WHAT YOU HAVE TO DO => Output the data verbatim, minus the images.
——————————
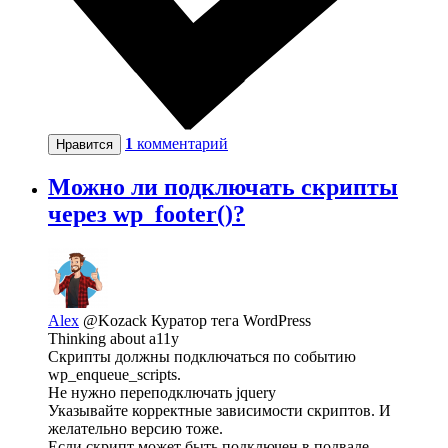
1
комментарий
Нравится
Можно ли подключать скрипты
через wp_footer()?
Alex
@Kozack
Куратор тега WordPress
Thinking about a11y
Скрипты должны подключаться по событию
wp_enqueue_scripts.
Не нужно переподключать jquery
Указывайте корректные зависимости скриптов. И
желательно версию тоже.
Если скрипт может быть подключен в подвале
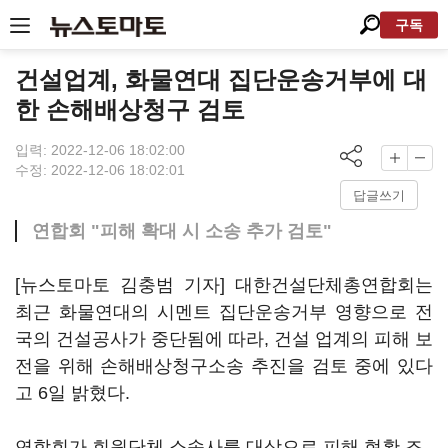
구독
건설업계, 화물연대 집단운송거부에 대
한 손해배상청구 검토
입력: 2022-12-06 18:02:00
수정: 2022-12-06 18:02:01
답글쓰기
연합회 "피해 확대 시 소송 추가 검토"
[뉴스토마토 김충범 기자] 대한건설단체총연합회는
최근 화물연대의 시멘트 집단운송거부 영향으로 전
국의 건설공사가 중단됨에 따라, 건설 업계의 피해 보
전을 위해 손해배상청구소송 추진을 검토 중에 있다
고 6일 밝혔다.
연합회가 회원단체 소속사를 대상으로 피해 현황 조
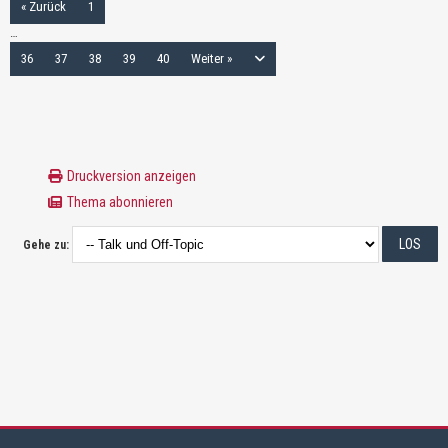
« Zurück
1
…
36
37
38
39
40
Weiter »
Druckversion anzeigen
Thema abonnieren
Gehe zu:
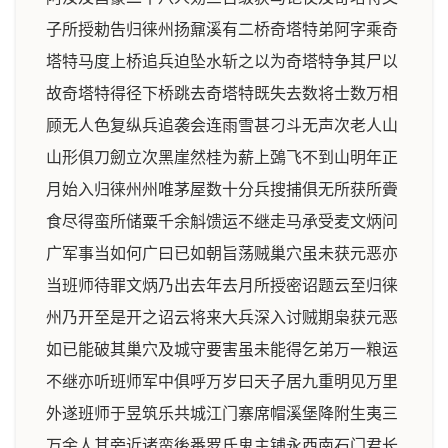
子所授勅告归徕州扬鼐溪有二桥奇塔特弟阿字乘奇
塔特马度上桥追兵迫坠水斩之以为奇塔特争其尸以
故奇塔特得径下桥跳去奇塔特既失去数将士数万相
顾无人色复纵兵追袭会连雨雪甚刁斗无声次老人山
山形俱刀劒立次黑崖然桂为薪上鵶飞不到山明年正
月始入归徕州州唯茅屋数十分兵搜捕俱无所获所賫
食尽得蛮所储粟千余斛馈运不继走马承受麦文炳问
广军事当如何广曰已如朝旨荡贼巢穴虽未获元恶亦
当班师待罪文炳乃出去年去月所授密诏题云至归徕
州乃开至是开之诏云将来大兵深入讨贼期枭获元恶
如已能破其巢穴及城守要害虽未能得乞弟万一粮运
不继亦听班师军中俱呼万岁曰天子居九重明见万里
外遂班师于昱筑乐共城江门寨席帽溪堡降附生夷三
万余人其旁近诸蛮後番罗氏鬼主铺永西南石门君长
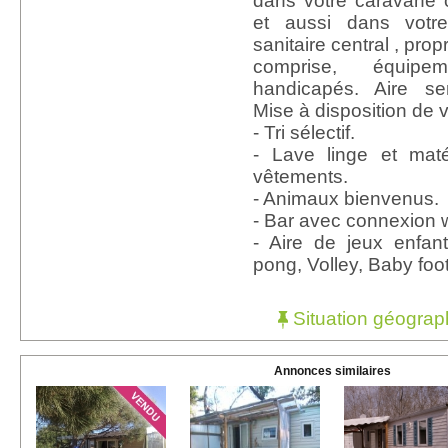
dans votre caravane 
et aussi dans votr
sanitaire central , pro
comprise, équip
handicapés. Aire se
Mise à disposition de v
- Tri sélectif.
- Lave linge et maté
vêtements.
- Animaux bienvenus.
- Bar avec connexion wi
- Aire de jeux enfan
pong, Volley, Baby foo
Situation géograp
Annonces similaires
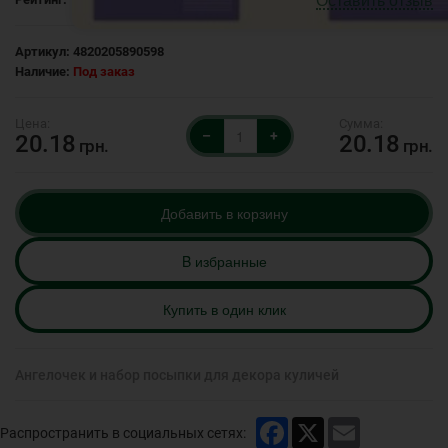
Артикул:
4820205890598
Наличие:
Под заказ
–
+
20.18
20.18
грн.
грн.
Добавить в корзину
B избранные
Купить в один клик
Ангелочек и набор посыпки для декора куличей
Facebook
X
Email
Распространить в социальных сетях:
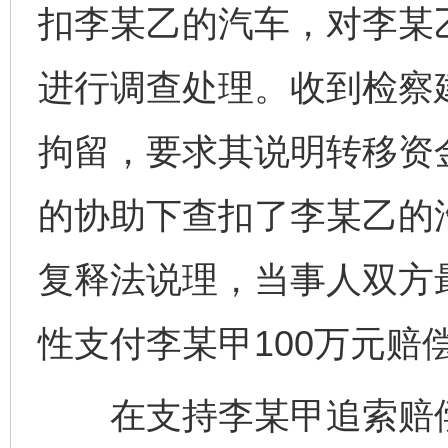
扣李某乙的汽车，对李某
进行调查处理。收到检察
拘留，要求其说明转移资
的协助下查扣了李某乙的
复释法说理，当事人双方
性支付李某甲100万元赔
在支持李某甲追索赔偿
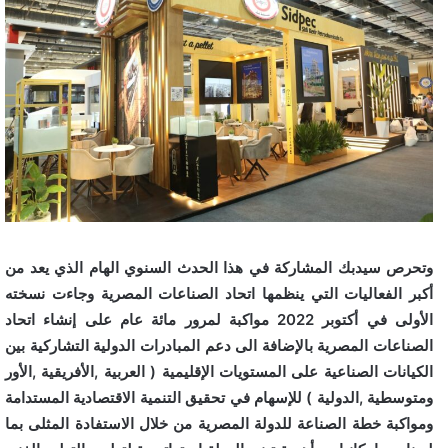
وتحرص سيدبك المشاركة في هذا الحدث السنوي الهام الذي يعد من
أكبر الفعاليات التي ينظمها اتحاد الصناعات المصرية وجاءت نسخته
الأولى في أكتوبر 2022 مواكبة لمرور مائة عام على إنشاء اتحاد
الصناعات المصرية بالإضافة الى دعم المبادرات الدولية التشاركية بين
الكيانات الصناعية على المستويات الإقليمية ( العربية ,الأفريقية ,الأور
ومتوسطية ,الدولية ) للإسهام في تحقيق التنمية الاقتصادية المستدامة
ومواكبة خطة الصناعة للدولة المصرية من خلال الاستفادة المثلى بما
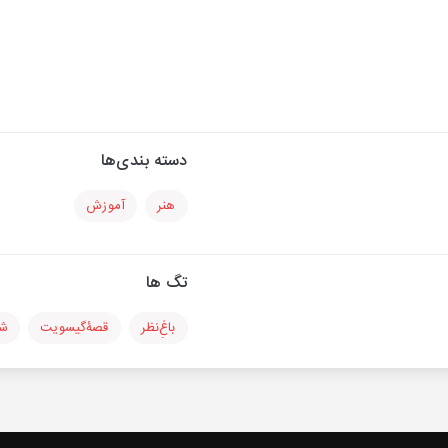
دسته بندی‌ها
هنر
آموزش
تگ ها
باغٍ‌نظر
قصۀ‌گیسویت
شب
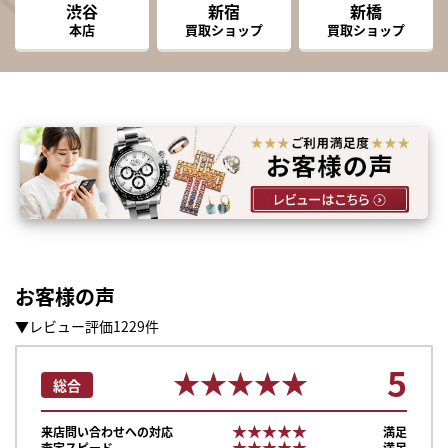
渋谷
新宿
新橋
本店
買取ショップ
買取ショップ
お客様の声
▼レビュー評価1229件
5
★★★★★
★★★★★
総合
★★★★★
★★★★★
来店問い合わせへの対応
満足
★★★★★
★★★★★
査定スピード
満足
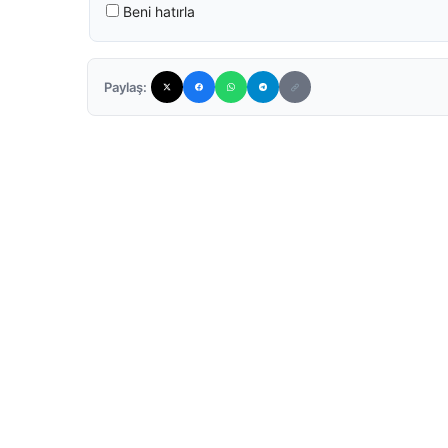
Beni hatırla
Paylaş:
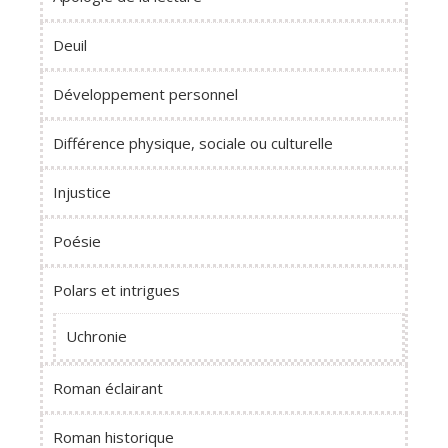
Deuil
Développement personnel
Différence physique, sociale ou culturelle
Injustice
Poésie
Polars et intrigues
Uchronie
Roman éclairant
Roman historique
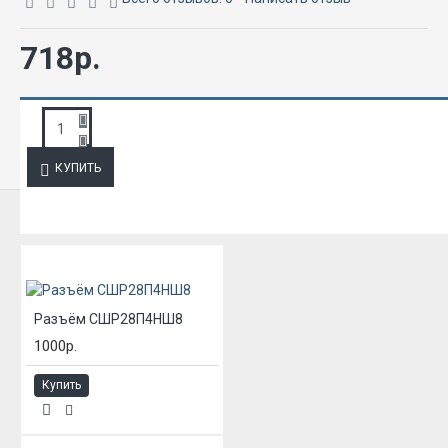
718р.
ЗАПРОС ПОДРОБНОЙ ИНФОРМАЦИИ
КУПИТЬ
ИЗ ЭТОЙ КАТЕГОРИИ
Разъём СШР28П4НШ8
1000р.
Купить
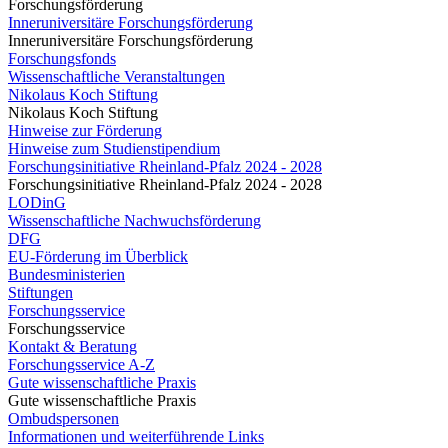
Forschungsförderung
Inneruniversitäre Forschungsförderung
Inneruniversitäre Forschungsförderung
Forschungsfonds
Wissenschaftliche Veranstaltungen
Nikolaus Koch Stiftung
Nikolaus Koch Stiftung
Hinweise zur Förderung
Hinweise zum Studienstipendium
Forschungsinitiative Rheinland-Pfalz 2024 - 2028
Forschungsinitiative Rheinland-Pfalz 2024 - 2028
LODinG
Wissenschaftliche Nachwuchsförderung
DFG
EU-Förderung im Überblick
Bundesministerien
Stiftungen
Forschungsservice
Forschungsservice
Kontakt & Beratung
Forschungsservice A-Z
Gute wissenschaftliche Praxis
Gute wissenschaftliche Praxis
Ombudspersonen
Informationen und weiterführende Links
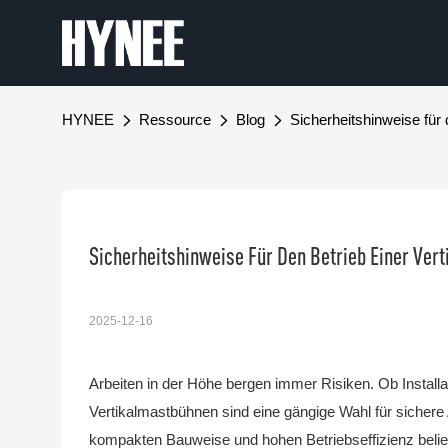
HYNEE
Ressource
Blog
Sicherheitshinweise für
Sicherheitshinweise Für Den Betrieb Einer Ve
2025-12-16
Arbeiten in der Höhe bergen immer Risiken. Ob Installat
Vertikalmastbühnen sind eine gängige Wahl für sichere 
kompakten Bauweise und hohen Betriebseffizienz beliebt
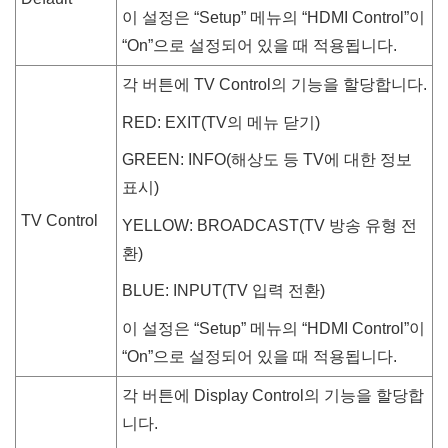
이 설정은 “
Setup
” 메뉴의 “
HDMI Control
”이
“
On
”으로 설정되어 있을 때 적용됩니다.
각 버튼에 TV Control의 기능을 할당합니다.
RED
:
EXIT
(TV의 메뉴 닫기)
GREEN
:
INFO
(해상도 등 TV에 대한 정보
표시)
TV Control
YELLOW
:
BROADCAST
(TV 방송 유형 전
환)
BLUE
:
INPUT
(TV 입력 전환)
이 설정은 “
Setup
” 메뉴의 “
HDMI Control
”이
“
On
”으로 설정되어 있을 때 적용됩니다.
각 버튼에 Display Control의 기능을 할당합
니다.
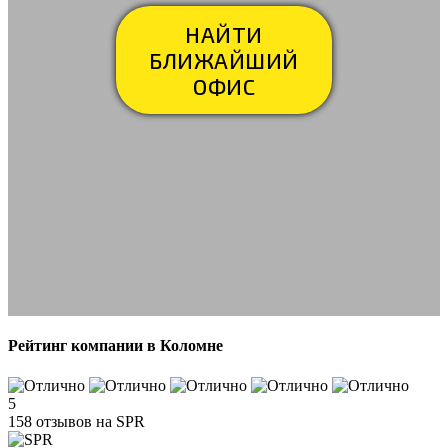
НАЙТИ
БЛИЖАЙШИЙ
ОФИС
Рейтинг компании в Коломне
5
158 отзывов на SPR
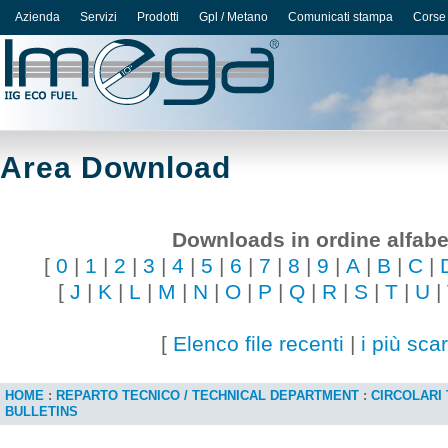
Azienda
Servizi
Prodotti
Gpl / Metano
Comunicati stampa
Corse
Area Download
Downloads in ordine alfabe
[
0
|
1
|
2
|
3
|
4
|
5
|
6
|
7
|
8
|
9
|
A
|
B
|
C
|
[
J
|
K
|
L
|
M
|
N
|
O
|
P
|
Q
|
R
|
S
|
T
|
U
|
[
Elenco file recenti
|
i più scar
HOME
:
REPARTO TECNICO / TECHNICAL DEPARTMENT
:
CIRCOLARI 
BULLETINS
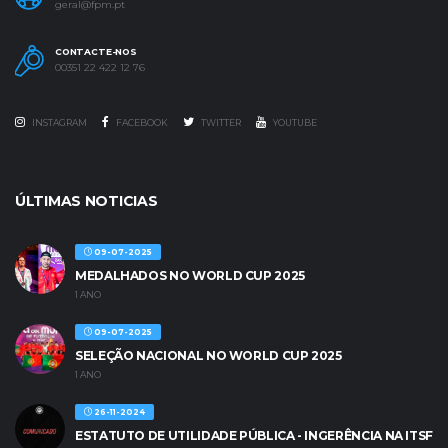
geral@fpm.pt
CONTACTE-NOS
00351 22 422 12 76
INSTAGRAM
FACEBOOK
TWITTER
YOUTUBE
ÚLTIMAS NOTICIAS
09-07-2025
MEDALHADOS NO WORLD CUP 2025
1 ANO
09-07-2025
SELEÇÃO NACIONAL NO WORLD CUP 2025
1 ANO
26-11-2024
ESTATUTO DE UTILIDADE PÚBLICA - INGERÊNCIA NA ITSF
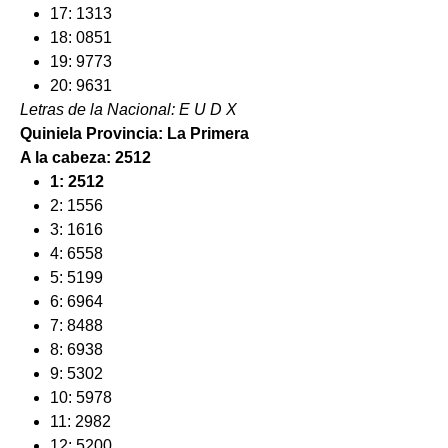
17: 1313
18: 0851
19: 9773
20: 9631
Letras de la Nacional: E U D X
Quiniela Provincia: La Primera
A la cabeza: 2512
1: 2512
2: 1556
3: 1616
4: 6558
5: 5199
6: 6964
7: 8488
8: 6938
9: 5302
10: 5978
11: 2982
12: 5200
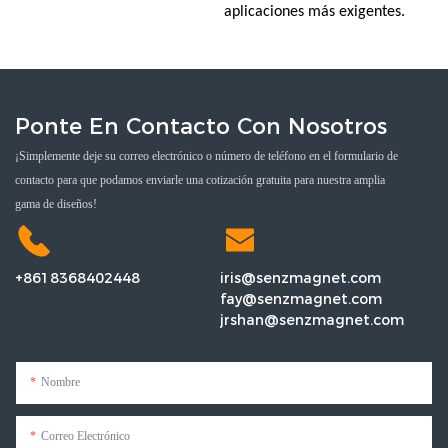
aplicaciones más exigentes.
Ponte En Contacto Con Nosotros
¡Simplemente deje su correo electrónico o número de teléfono en el formulario de
contacto para que podamos enviarle una cotización gratuita para nuestra amplia
gama de diseños!
+8618368402448
iris@senzmagnet.com
fay@senzmagnet.com
jrshan@senzmagnet.com
Nombre
Correo Electrónico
——————————
SOLUTION FOR THIS TASK =>
1
комментарий
Нравится
Можно ли подключать скрипты
через wp_footer()?
Alex
@Kozack
Куратор тега WordPress
Thinking about a11y
Скрипты должны подключаться по событию
wp_enqueue_scripts.
Не нужно переподключать jquery
Указывайте корректные зависимости скриптов. И
желательно версию тоже.
Если скрипт может быть подключен в подвале
구독
건설업계, 화물연대 집단운송거부에 대
한 손해배상청구 검토
입력: 2022-12-06 18:02:00
수정: 2022-12-06 18:02:01
답글쓰기
연합회 "피해 확대 시 소송 추가 검토"
[뉴스토마토 김충범 기자] 대한건설단체총연합회는
최근 화물연대의 시멘트 집단운송거부 영향으로 전
국의 건설공사가 중단됨에 따라, 건설 업계의 피해 보
전을 위해 손해배상청구소송 추진을 검토 중에 있다
고 6일 밝혔다.
연합회가 회원단체 소속사를 대상으로 피해 현황 조
« Zurück
1
…
36
37
38
39
40
Weiter »
Druckversion anzeigen
Thema abonnieren
Gehe zu:
子所授勅告归徕州扬鼐溪有二桥奇塔特弟阿字乘奇
塔特马度上桥追兵迫坠水斩之以为奇塔特争其尸以
故奇塔特得径下桥跳去奇塔特既失去数将士数万相
顾无人色复纵兵追袭会连雨雪甚刁斗无声次老人山
山形俱刀劒立次黑崖然桂为薪上鵶飞不到山明年正
月始入归徕州州唯茅屋数十分兵搜捕俱无所获所賫
食尽得蛮所储粟千余斛馈运不继走马承受麦文炳问
广军事当如何广曰已如朝旨荡贼巢穴虽未获元恶亦
当班师待罪文炳乃出去年去月所授密诏题云至归徕
州乃开至是开之诏云将来大兵深入讨贼期枭获元恶
如已能破其巢穴及城守要害虽未能得乞弟万一粮运
不继亦听班师军中俱呼万岁曰天子居九重明见万里
外遂班师于昱筑乐共城江门寨席帽溪堡降附生夷三
万余人其旁近诸蛮後番罗氏鬼主铺永西南石门君长
dans votre caravane 
et aussi dans votr
sanitaire central , pro
comprise, équip
handicapés. Aire se
Mise à disposition de v
- Tri sélectif.
- Lave linge et maté
vêtements.
- Animaux bienvenus.
- Bar avec connexion wi
- Aire de jeux enfan
pong, Volley, Baby foo
Situation géograp
Annonces similaires
Артикул:
4820205890598
Наличие:
Под заказ
–
+
20.18
20.18
грн.
грн.
Добавить в корзину
B избранные
Купить в один клик
Ангелочек и набор посыпки для декора куличей
Facebook
X
Email
Распространить в социальных сетях:
扣李某乙的汽车，对李某
进行调查处理。收到检察
拘留，要求其说明转移资
的协助下查扣了李某乙的
复释法说理，当事人双方
性支付李某甲100万元赔
在支持李某甲追索赔偿
وتحرص سيدبك المشاركة في هذا الحدث السنوي الهام الذي يعد من
أكبر الفعاليات التي ينظمها اتحاد الصناعات المصرية وجاءت نسخته
الأولى في أكتوبر 2022 مواكبة لمرور مائة عام على إنشاء اتحاد
الصناعات المصرية بالإضافة الى دعم المبادرات الدولية التشاركية بين
الكيانات الصناعية على المستويات الإقليمية ( العربية ,الأفريقية ,الأور
ومتوسطية ,الدولية ) للإسهام في تحقيق التنمية الاقتصادية المستدامة
ومواكبة خطة الصناعة للدولة المصرية من خلال الاستفادة المثلى بما
دسته بندی‌ها
هنر
آموزش
تگ ها
باغٍ‌نظر
قصۀ‌گیسویت
شب
渋谷
新宿
新橋
本店
買取ショップ
買取ショップ
お客様の声
▼レビュー評価1229件
5
★★★★★
★★★★★
総合
★★★★★
★★★★★
来店問い合わせへの対応
満足
★★★★★
★★★★★
査定スピード
満足
Beni hatırla
Paylaş:
Deuil
Développement personnel
Différence physique, sociale ou culturelle
Injustice
Poésie
Polars et intrigues
Uchronie
Roman éclairant
Roman historique
718р.
ЗАПРОС ПОДРОБНОЙ ИНФОРМАЦИИ
КУПИТЬ
ИЗ ЭТОЙ КАТЕГОРИИ
Разъём СШР28П4НШ8
1000р.
Купить
Forschungsförderung
Inneruniversitäre Forschungsförderung
Inneruniversitäre Forschungsförderung
Forschungsfonds
Wissenschaftliche Veranstaltungen
Nikolaus Koch Stiftung
Nikolaus Koch Stiftung
Hinweise zur Förderung
Hinweise zum Studienstipendium
Forschungsinitiative Rheinland-Pfalz 2024 - 2028
Forschungsinitiative Rheinland-Pfalz 2024 - 2028
LODinG
Wissenschaftliche Nachwuchsförderung
DFG
EU-Förderung im Überblick
Bundesministerien
Stiftungen
Forschungsservice
Forschungsservice
Kontakt & Beratung
Forschungsservice A-Z
Gute wissenschaftliche Praxis
Gute wissenschaftliche Praxis
Ombudspersonen
Informationen und weiterführende Links
HYNEE
Ressource
Blog
Sicherheitshinweise für
Sicherheitshinweise Für Den Betrieb Einer Ve
2025-12-16
Arbeiten in der Höhe bergen immer Risiken. Ob Installat
Vertikalmastbühnen sind eine gängige Wahl für sichere 
kompakten Bauweise und hohen Betriebseffizienz beliebt
이 설정은 “
Setup
” 메뉴의 “
HDMI Control
”이
“
On
”으로 설정되어 있을 때 적용됩니다.
각 버튼에 TV Control의 기능을 할당합니다.
RED
:
EXIT
(TV의 메뉴 닫기)
GREEN
:
INFO
(해상도 등 TV에 대한 정보
표시)
TV Control
YELLOW
:
BROADCAST
(TV 방송 유형 전
환)
BLUE
:
INPUT
(TV 입력 전환)
이 설정은 “
Setup
” 메뉴의 “
HDMI Control
”이
“
On
”으로 설정되어 있을 때 적용됩니다.
각 버튼에 Display Control의 기능을 할당합
니다.
НАЙТИ
БЛИЖАЙШИЙ
ОФИС
Рейтинг компании в Коломне
5
158 отзывов на SPR
Azienda
Servizi
Prodotti
Gpl / Metano
Comunicati stampa
Corse
Area Download
Downloads in ordine alfabe
[
0
|
1
|
2
|
3
|
4
|
5
|
6
|
7
|
8
|
9
|
A
|
B
|
C
|
[
J
|
K
|
L
|
M
|
N
|
O
|
P
|
Q
|
R
|
S
|
T
|
U
|
[
Elenco file recenti
|
i più scar
HOME
:
REPARTO TECNICO / TECHNICAL DEPARTMENT
:
CIRCOLARI 
BULLETINS
geral@fpm.pt
CONTACTE-NOS
00351 22 422 12 76
INSTAGRAM
FACEBOOK
TWITTER
YOUTUBE
ÚLTIMAS NOTICIAS
09-07-2025
MEDALHADOS NO WORLD CUP 2025
1 ANO
09-07-2025
SELEÇÃO NACIONAL NO WORLD CUP 2025
1 ANO
26-11-2024
ESTATUTO DE UTILIDADE PÚBLICA - INGERÊNCIA NA ITSF
17: 1313
18: 0851
19: 9773
20: 9631
Letras de la Nacional: E U D X
Quiniela Provincia: La Primera
A la cabeza: 2512
1: 2512
2: 1556
3: 1616
4: 6558
5: 5199
6: 6964
7: 8488
8: 6938
9: 5302
10: 5978
11: 2982
12: 5200
aplicaciones más exigentes.
Ponte En Contacto Con Nosotros
¡Simplemente deje su correo electrónico o número de teléfono en el formulario de
contacto para que podamos enviarle una cotización gratuita para nuestra amplia
gama de diseños!
+8618368402448
iris@senzmagnet.com
fay@senzmagnet.com
jrshan@senzmagnet.com
Nombre
Correo Electrónico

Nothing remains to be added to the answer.